Me toma una mano, la estrecha
y no la suelta. Sonríe, pide a un auxiliar que le alce la cama donde reposa su
cabeza. Él está lúcido, no ha olvidado el español. Yo recuerdo que él mismo me
contó en 1980, mi primera visita a Corea, que había traducido y publicado “El
Quijote” en lengua coreana. Ahora me cuenta que sus dos hijas se han casado: una
con un francés, la segunda con un español de Valencia -enfatiza la
pronunciación ceceante en la última sílaba-; por eso viven en el extranjero.

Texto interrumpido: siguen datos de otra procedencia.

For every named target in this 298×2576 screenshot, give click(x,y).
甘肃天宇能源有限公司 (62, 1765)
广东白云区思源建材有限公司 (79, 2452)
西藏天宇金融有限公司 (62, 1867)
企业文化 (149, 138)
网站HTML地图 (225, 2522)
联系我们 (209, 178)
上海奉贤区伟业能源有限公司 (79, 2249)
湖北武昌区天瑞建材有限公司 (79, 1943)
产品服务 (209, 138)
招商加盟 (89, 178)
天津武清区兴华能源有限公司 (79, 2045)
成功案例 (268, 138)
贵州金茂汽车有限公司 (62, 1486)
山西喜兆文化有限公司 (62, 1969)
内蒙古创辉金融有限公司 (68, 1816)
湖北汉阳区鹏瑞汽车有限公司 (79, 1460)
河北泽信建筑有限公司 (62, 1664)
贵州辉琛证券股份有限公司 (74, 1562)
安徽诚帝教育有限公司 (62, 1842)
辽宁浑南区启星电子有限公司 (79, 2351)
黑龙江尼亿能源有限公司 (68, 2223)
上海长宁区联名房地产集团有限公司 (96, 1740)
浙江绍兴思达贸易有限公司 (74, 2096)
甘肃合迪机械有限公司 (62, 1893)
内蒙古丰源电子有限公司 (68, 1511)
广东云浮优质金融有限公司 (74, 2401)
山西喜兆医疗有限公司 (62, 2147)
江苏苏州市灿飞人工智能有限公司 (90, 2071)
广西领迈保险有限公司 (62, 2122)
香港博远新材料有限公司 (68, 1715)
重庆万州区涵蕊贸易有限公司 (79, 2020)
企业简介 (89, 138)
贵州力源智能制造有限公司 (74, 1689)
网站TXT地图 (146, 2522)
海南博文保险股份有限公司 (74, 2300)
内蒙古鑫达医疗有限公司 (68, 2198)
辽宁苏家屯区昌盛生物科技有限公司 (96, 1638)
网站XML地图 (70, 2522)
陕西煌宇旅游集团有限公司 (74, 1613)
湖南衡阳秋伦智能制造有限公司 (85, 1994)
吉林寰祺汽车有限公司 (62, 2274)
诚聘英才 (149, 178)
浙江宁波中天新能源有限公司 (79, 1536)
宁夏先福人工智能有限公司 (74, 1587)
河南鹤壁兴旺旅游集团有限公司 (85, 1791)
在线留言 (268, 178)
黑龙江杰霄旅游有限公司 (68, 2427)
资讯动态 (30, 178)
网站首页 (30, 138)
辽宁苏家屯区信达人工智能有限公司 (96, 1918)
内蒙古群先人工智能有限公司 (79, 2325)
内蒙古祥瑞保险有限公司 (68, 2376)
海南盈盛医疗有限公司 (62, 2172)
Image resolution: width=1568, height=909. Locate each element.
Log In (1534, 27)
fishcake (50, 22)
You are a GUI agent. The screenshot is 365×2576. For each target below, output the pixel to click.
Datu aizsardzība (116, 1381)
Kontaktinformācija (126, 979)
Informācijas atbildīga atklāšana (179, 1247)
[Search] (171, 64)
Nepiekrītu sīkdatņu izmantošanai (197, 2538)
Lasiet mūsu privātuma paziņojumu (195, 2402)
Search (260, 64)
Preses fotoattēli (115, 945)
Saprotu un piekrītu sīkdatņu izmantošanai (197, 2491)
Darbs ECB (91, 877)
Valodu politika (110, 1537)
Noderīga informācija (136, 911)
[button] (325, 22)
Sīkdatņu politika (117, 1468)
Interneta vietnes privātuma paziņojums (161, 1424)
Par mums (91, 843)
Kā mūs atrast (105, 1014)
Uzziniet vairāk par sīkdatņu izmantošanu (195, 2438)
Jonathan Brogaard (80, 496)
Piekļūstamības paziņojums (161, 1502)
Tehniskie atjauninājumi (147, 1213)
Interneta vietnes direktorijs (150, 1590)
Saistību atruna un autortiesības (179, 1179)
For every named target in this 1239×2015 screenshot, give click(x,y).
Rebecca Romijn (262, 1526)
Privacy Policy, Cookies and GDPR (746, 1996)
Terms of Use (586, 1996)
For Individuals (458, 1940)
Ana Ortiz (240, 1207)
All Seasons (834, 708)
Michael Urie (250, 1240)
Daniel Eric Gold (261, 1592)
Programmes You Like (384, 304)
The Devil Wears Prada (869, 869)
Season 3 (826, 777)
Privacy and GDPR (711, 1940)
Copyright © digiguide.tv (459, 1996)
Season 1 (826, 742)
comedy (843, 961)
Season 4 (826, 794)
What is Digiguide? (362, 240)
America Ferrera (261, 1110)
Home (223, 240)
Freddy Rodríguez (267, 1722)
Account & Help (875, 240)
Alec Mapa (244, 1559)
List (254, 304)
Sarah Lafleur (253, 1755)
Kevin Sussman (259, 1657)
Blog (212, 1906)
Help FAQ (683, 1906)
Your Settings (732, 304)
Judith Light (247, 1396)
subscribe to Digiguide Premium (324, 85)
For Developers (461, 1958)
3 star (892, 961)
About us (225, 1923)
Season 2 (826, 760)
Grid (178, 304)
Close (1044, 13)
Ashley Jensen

Hablamos recordando muchos acontecimientos. Bromeamos como en los tiempos
cuando éramos colegas del Departamento de Español en la Universidad Hankuk de
Estudios Extranjeros donde laboré por 26 años. Hasta que, recordando a los
colegas menores (sus exalumnos) del Departamento, se enfurece y exclama: ¡Esos
malditos! Es que ellos, olvidándose la enseñanza de Confucio: respeto al
maestro, lo maltrataron en los dos últimos años antes de su jubilación. Como
manda la ley, él se retiró de la labor docente a los 65 años. Pero se retiró
resentido y desilusionado.
Como todo reencuentro
en el hospital, éste también se hace breve. Nos abrazamos, nos despedimos emotivos
porque pensamos en muchas cosas: Quizás ésta podría ser la última oportunidad
para los que vivimos en lugares muy distantes: Perú y Corea. La vida está llena
de sorpresas. Nadie puede comprar la vida. Nuestra vida es frágil. Nuestras
lágrimas premonitorias rompen las barreras de nacionalismos y etnocentrismos.
Los humanos tenemos los mismos sentimientos.
Recuerdo la enseñanza
del maestro Sidarta Gautama para quien la vida es un proceso de sufrimientos:
nacimiento, enfermedad, vejez y muerte.